◆ TASK DETAILS ◆
Excluding all pictures, please output the listing exactly.

Content starts

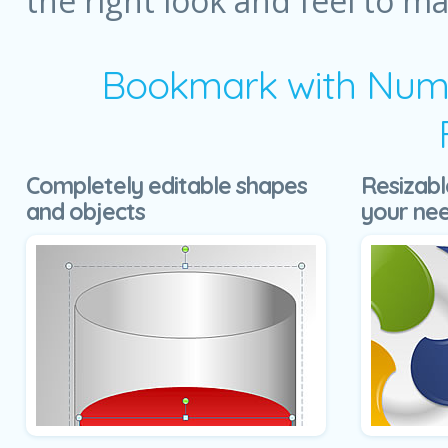
the right look and feel to m
Bookmark with Numb
Completely editable shapes
Resizabl
and objects
your ne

Content ends

◆ SOLUTION TO THIS TASK ◆
the right look and feel to m
Bookmark with Numb
Completely editable shapes
Resizabl
and objects
your ne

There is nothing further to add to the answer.